The records that follow are to be given again exactly. Do not carry over any image.

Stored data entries

+ + + + + + +

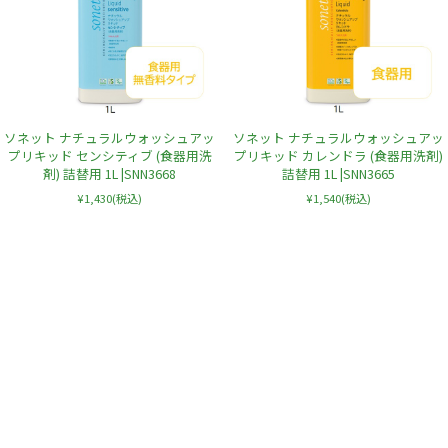
ソネット ナチュラルウォッシュアッ
ソネット ナチュラルウォッシュアッ
プリキッド センシティブ (食器用洗
プリキッド カレンドラ (食器用洗剤)
剤) 詰替用 1L |SNN3668
詰替用 1L |SNN3665
¥1,430
(税込)
¥1,540
(税込)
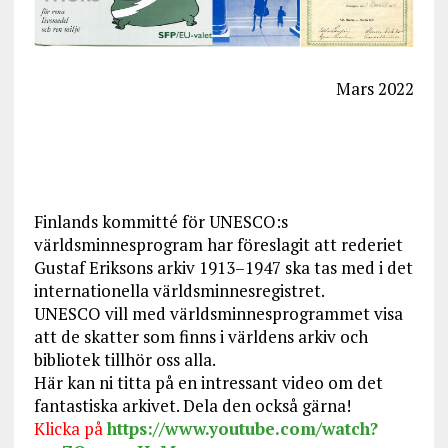
Mars 2022
Finlands kommitté för UNESCO:s
världsminnesprogram har föreslagit att rederiet
Gustaf Eriksons arkiv 1913–1947 ska tas med i det
internationella världsminnesregistret.
UNESCO vill med världsminnesprogrammet visa
att de skatter som finns i världens arkiv och
bibliotek tillhör oss alla.
Här kan ni titta på en intressant video om det
fantastiska arkivet. Dela den också gärna!
Klicka på
https://www.youtube.com/watch?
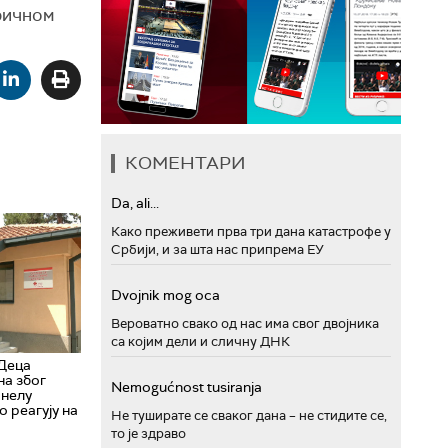
ричном
КОМЕНТАРИ
Da, ali...
Како преживети прва три дана катастрофе у
Србији, и за шта нас припрема ЕУ
Dvojnik mog oca
Вероватно свако од нас има свог двојника
са којим дели и сличну ДНК
Деца
на због
Nemogućnost tusiranja
онелу
о реагују на
Не туширате се сваког дана – не стидите се,
то је здраво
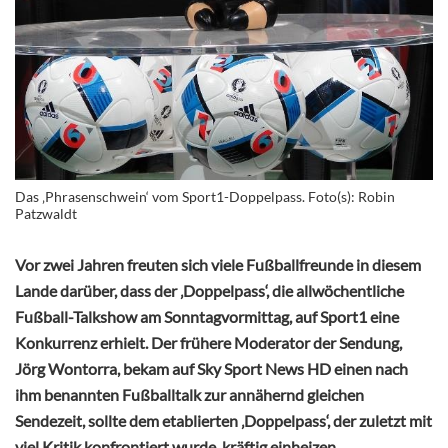
Das ‚Phrasenschwein‘ vom Sport1-Doppelpass. Foto(s): Robin
Patzwaldt
Vor zwei Jahren freuten sich viele Fußballfreunde in diesem
Lande darüber, dass der ‚Doppelpass‘, die allwöchentliche
Fußball-Talkshow am Sonntagvormittag, auf Sport1 eine
Konkurrenz erhielt. Der frühere Moderator der Sendung,
Jörg Wontorra, bekam auf Sky Sport News HD einen nach
ihm benannten Fußballtalk zur annähernd gleichen
Sendezeit, sollte dem etablierten ‚Doppelpass‘, der zuletzt mit
viel Kritik konfrontiert wurde, kräftig einheizen.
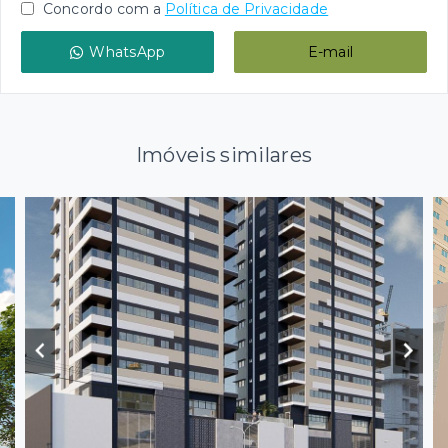
Concordo com a
Política de Privacidade
WhatsApp
E-mail
Imóveis similares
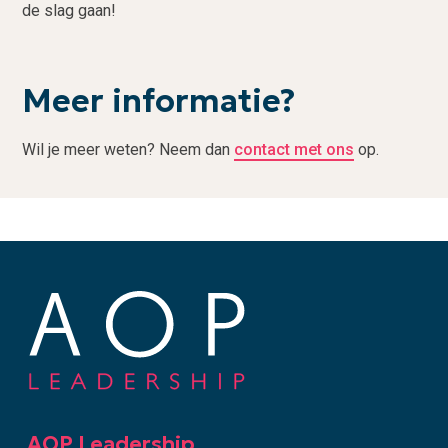
de slag gaan!
Meer informatie?
Wil je meer weten? Neem dan
contact met ons
op.
F
o
o
t
AOP Leadership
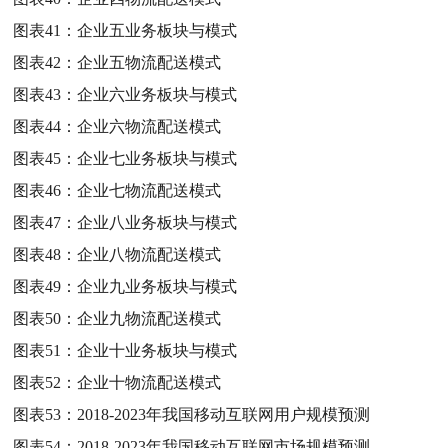
图表41：
企业五业务板块与模式
图表42：
企业五物流配送模式
图表43：
企业六业务板块与模式
图表44：
企业六物流配送模式
图表45：
企业七业务板块与模式
图表46：
企业七物流配送模式
图表47：
企业八业务板块与模式
图表48：
企业八物流配送模式
图表49：
企业九业务板块与模式
图表50：
企业九物流配送模式
图表51：
企业十业务板块与模式
图表52：
企业十物流配送模式
图表53：
2018-2023年我国移动互联网用户规模预测
图表54：
2018-2023年我国移动互联网市场规模预测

+ + + + + + +

▸ FINISHED EXERCISE
ソネット ナチュラルウォッシュアッ
ソネット ナチュラルウォッシュアッ
プリキッド センシティブ (食器用洗
プリキッド カレンドラ (食器用洗剤)
剤) 詰替用 1L |SNN3668
詰替用 1L |SNN3665
¥1,430
(税込)
¥1,540
(税込)
Mars 2022
Finlands kommitté för UNESCO:s
världsminnesprogram har föreslagit att rederiet
Gustaf Eriksons arkiv 1913–1947 ska tas med i det
internationella världsminnesregistret.
UNESCO vill med världsminnesprogrammet visa
att de skatter som finns i världens arkiv och
bibliotek tillhör oss alla.
Här kan ni titta på en intressant video om det
fantastiska arkivet. Dela den också gärna!
Klicka på
https://www.youtube.com/watch?
ричном
КОМЕНТАРИ
Da, ali...
Како преживети прва три дана катастрофе у
Србији, и за шта нас припрема ЕУ
Dvojnik mog oca
Вероватно свако од нас има свог двојника
са којим дели и сличну ДНК
Деца
на због
Nemogućnost tusiranja
онелу
о реагују на
Не туширате се сваког дана – не стидите се,
то је здраво
Das ‚Phrasenschwein‘ vom Sport1-Doppelpass. Foto(s): Robin
Patzwaldt
Vor zwei Jahren freuten sich viele Fußballfreunde in diesem
Lande darüber, dass der ‚Doppelpass‘, die allwöchentliche
Fußball-Talkshow am Sonntagvormittag, auf Sport1 eine
Konkurrenz erhielt. Der frühere Moderator der Sendung,
Jörg Wontorra, bekam auf Sky Sport News HD einen nach
ihm benannten Fußballtalk zur annähernd gleichen
Sendezeit, sollte dem etablierten ‚Doppelpass‘, der zuletzt mit
viel Kritik konfrontiert wurde, kräftig einheizen.
Concordo com a
Política de Privacidade
WhatsApp
E-mail
Imóveis similares
de slag gaan!
Meer informatie?
Wil je meer weten? Neem dan
contact met ons
op.
F
o
o
t
AOP Leadership
图表41：
企业五业务板块与模式
图表42：
企业五物流配送模式
图表43：
企业六业务板块与模式
图表44：
企业六物流配送模式
图表45：
企业七业务板块与模式
图表46：
企业七物流配送模式
图表47：
企业八业务板块与模式
图表48：
企业八物流配送模式
图表49：
企业九业务板块与模式
图表50：
企业九物流配送模式
图表51：
企业十业务板块与模式
图表52：
企业十物流配送模式
图表53：
2018-2023年我国移动互联网用户规模预测
图表54：
2018-2023年我国移动互联网市场规模预测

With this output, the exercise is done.